**What is needed:** Search the listing below for the string "domovu", then copy every line it appears in.

**Material provided:**

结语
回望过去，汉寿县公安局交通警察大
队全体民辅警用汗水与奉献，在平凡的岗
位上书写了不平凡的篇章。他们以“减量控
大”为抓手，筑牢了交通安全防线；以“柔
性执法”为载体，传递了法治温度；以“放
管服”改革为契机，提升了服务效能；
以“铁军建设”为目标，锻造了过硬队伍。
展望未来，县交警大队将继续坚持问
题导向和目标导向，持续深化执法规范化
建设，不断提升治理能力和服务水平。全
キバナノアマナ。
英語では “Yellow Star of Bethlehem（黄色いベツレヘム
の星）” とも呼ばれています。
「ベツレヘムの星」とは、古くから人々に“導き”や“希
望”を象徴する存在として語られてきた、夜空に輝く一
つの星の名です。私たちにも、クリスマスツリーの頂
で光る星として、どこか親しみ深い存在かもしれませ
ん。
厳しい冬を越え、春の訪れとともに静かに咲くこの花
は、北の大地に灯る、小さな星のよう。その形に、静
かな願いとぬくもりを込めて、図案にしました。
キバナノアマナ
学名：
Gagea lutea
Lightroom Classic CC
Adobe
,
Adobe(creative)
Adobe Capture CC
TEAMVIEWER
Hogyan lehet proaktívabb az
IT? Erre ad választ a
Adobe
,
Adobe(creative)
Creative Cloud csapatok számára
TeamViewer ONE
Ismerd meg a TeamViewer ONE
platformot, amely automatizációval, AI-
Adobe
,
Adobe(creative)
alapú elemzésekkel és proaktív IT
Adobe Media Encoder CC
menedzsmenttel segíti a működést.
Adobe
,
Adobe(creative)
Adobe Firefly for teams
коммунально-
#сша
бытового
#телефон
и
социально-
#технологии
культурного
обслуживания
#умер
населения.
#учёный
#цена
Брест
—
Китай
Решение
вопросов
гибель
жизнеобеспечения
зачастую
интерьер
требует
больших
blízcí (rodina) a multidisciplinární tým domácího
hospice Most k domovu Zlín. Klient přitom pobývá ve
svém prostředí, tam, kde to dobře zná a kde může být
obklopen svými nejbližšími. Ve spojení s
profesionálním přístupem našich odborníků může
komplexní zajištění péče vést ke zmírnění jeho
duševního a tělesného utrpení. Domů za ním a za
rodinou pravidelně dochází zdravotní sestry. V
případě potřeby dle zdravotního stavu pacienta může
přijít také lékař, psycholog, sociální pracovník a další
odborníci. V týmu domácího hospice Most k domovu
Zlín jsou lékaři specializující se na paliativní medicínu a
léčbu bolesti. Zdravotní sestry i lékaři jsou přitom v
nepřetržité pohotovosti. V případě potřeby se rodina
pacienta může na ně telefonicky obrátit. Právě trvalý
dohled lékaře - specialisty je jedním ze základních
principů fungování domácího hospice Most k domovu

**Completed task:**
hospice Most k domovu Zlín. Klient přitom pobývá ve
odborníci. V týmu domácího hospice Most k domovu
principů fungování domácího hospice Most k domovu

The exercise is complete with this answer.